* **Task requirements**:
Images are to be excluded, and the rest of the data repeated exactly.

* **Given entries**:
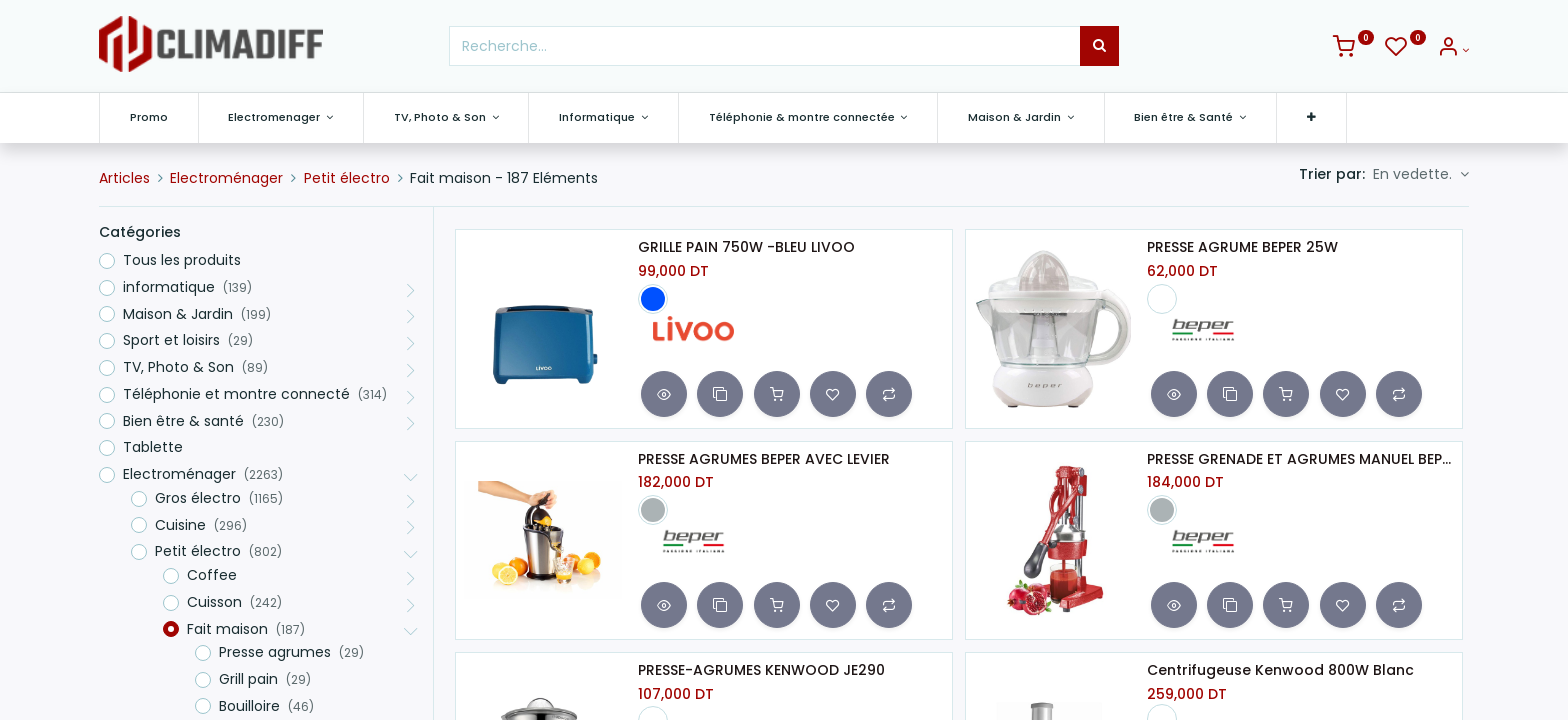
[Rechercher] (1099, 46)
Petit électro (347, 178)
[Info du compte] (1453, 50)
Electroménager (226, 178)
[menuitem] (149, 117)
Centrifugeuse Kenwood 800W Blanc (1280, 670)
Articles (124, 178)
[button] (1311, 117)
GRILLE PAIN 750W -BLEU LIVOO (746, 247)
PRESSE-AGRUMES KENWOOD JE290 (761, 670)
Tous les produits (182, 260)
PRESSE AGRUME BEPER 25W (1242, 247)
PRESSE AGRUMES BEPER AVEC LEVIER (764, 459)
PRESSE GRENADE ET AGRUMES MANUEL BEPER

* **Answer space**:
[Rechercher] (1099, 46)
Petit électro (347, 178)
[Info du compte] (1453, 50)
Electroménager (226, 178)
[menuitem] (149, 117)
Centrifugeuse Kenwood 800W Blanc (1280, 670)
Articles (124, 178)
[button] (1311, 117)
GRILLE PAIN 750W -BLEU LIVOO (746, 247)
PRESSE-AGRUMES KENWOOD JE290 (761, 670)
Tous les produits (182, 260)
PRESSE AGRUME BEPER 25W (1242, 247)
PRESSE AGRUMES BEPER AVEC LEVIER (764, 459)
PRESSE GRENADE ET AGRUMES MANUEL BEPER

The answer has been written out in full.